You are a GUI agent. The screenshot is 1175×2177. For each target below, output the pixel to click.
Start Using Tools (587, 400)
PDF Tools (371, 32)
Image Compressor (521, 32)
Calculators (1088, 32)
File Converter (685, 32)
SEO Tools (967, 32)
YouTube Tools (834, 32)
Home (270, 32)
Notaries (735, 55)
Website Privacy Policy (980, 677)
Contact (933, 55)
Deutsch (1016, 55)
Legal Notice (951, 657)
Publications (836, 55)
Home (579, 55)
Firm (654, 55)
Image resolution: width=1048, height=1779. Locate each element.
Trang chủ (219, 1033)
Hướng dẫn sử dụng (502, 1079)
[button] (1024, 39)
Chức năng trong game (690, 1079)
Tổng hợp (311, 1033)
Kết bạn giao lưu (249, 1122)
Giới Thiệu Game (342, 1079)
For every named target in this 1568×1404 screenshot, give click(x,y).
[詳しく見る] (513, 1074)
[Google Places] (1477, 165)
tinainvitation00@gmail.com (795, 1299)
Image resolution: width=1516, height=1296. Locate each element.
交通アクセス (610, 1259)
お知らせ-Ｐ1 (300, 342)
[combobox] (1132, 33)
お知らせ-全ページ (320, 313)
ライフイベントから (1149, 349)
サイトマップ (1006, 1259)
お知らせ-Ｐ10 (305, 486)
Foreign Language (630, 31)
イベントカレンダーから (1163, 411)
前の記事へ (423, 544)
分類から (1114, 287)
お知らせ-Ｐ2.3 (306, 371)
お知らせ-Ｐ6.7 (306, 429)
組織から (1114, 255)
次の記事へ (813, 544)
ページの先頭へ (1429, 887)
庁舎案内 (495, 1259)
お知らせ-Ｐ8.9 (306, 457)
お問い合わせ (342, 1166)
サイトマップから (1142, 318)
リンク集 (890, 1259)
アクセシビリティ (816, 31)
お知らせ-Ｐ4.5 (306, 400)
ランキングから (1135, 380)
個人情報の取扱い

━━━━

Aim of the task:
Where a line above holds the string "screenshot", copy that line.

Response area:
You are a GUI agent. The screenshot is 1175×2177. For each target below, output the pixel to click.
For every named target in this 1568×1404 screenshot, give click(x,y).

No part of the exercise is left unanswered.